Hadir dalam kunjungan tersebut antara lain Kepala Badan Bahasa, Sekretaris Badan Bahasa, Kepala Pusat Pengembangan dan Pelindungan Bahasa dan Sastra, Kepala Pusat Pembinaan Bahasa dan Sastra, Kepala Balai Bahasa Provinsi Jawa Barat, serta sejumlah staf Badan Bahasa.
Kunjungan disambut oleh jajaran pengurus Yayasan Kebudayaan Rancage, antara lain Ketua Umum I, Etti RS, Ketua Umum II, Safrina Noorman, Sekretaris, Dadan Sutisna, Dewan Pengawas, Cecep Burdansyah, serta Ketua Pusat Studi Sunda, Zakiah Indra. Sejak 1989, Yayasan Kebudayaan Rancage telah menyelenggarakan berbagai kegiatan seperti Hadiah Sastra bagi pengarang Sunda serta kegiatan lain seperti Kongres Bahasa Daerah Nusantara.
Etti menuturkan bahwa Rancage telah mengadakan Konferensi Internasional Bahasa Sunda (KIBS) sebanyak tiga kali. Salah satu rekomendasi KIBS adalah pembangunan Pusat Studi Sunda yang berlokasi di Jalan Garut No. 2, Kacapiring, Kota Bandung. Bangunan Yayasan Kebudayaan Rancage dilengkapi dengan Perpustakaan Ajip Rosidi.
Kepala Badan Bahasa, Hafidz Muksin, dalam sambutannya menyampaikan terima kasih atas kontribusi Yayasan Kebudayaan Rancage dalam pengembangan, pembinaan, dan pelindungan bahasa serta sastra, khususnya bahasa dan sastra Sunda di Provinsi Jawa Barat.

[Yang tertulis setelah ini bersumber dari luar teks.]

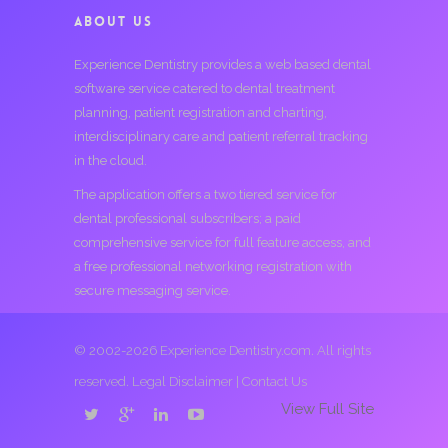
ABOUT US
Experience Dentistry provides a web based dental
software service catered to dental treatment
planning, patient registration and charting,
interdisciplinary care and patient referral tracking
in the cloud.
The application offers a two tiered service for
dental professional subscribers; a paid
comprehensive service for full feature access, and
a free professional networking registration with
secure messaging service.
© 2002-2026 Experience Dentistry.com. All rights
reserved.
Legal Disclaimer
|
Contact Us
View Full Site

“Pada tahun 2025 ini, Badan Bahasa melakukan pemetaan bahasa, sastra, dan aksara daerah untuk memperbarui data kebahasaan nasional. Kemitraan strategis antara pemerintah dan komunitas sangat penting. Hal ini selaras dengan arahan Menteri Pendidikan Dasar dan Menengah, yaitu pendidikan bermutu untuk semua melalui partisipasi semesta. Ia berharap bantuan pemerintah kepada komunitas sastra dan literasi dapat tepat sasaran, tepat guna, dan berdampak nyata bagi masyarakat,” ujarnya.
Hafidz menyampaikan harapan agar Yayasan Kebudayaan Rancage dapat terus berkontribusi dan memberikan ruang bagi ide-ide kreatif yang menjadi masukan konstruktif dalam pengembangan, pelindungan, dan pembinaan bahasa sebagai bagian dari tugas dan fungsi Badan Bahasa.
Kegiatan dilanjutkan dengan bincang-bincang mengenai program unggulan di Badan Bahasa, program Banpem Komunitas Sastra, Banpem Komunitas Literasi, serta program kegiatan di Yayasan Kebudayaan Rancage. Setelah itu, kegiatan dilanjutkan dengan sesi diskusi, kunjungan ke Perpustakaan Ajip Rosidi, serta pembacaan puisi Sunda berjudul “Tanah Sunda” karya Ajip Rosidi oleh Salma Fauzani.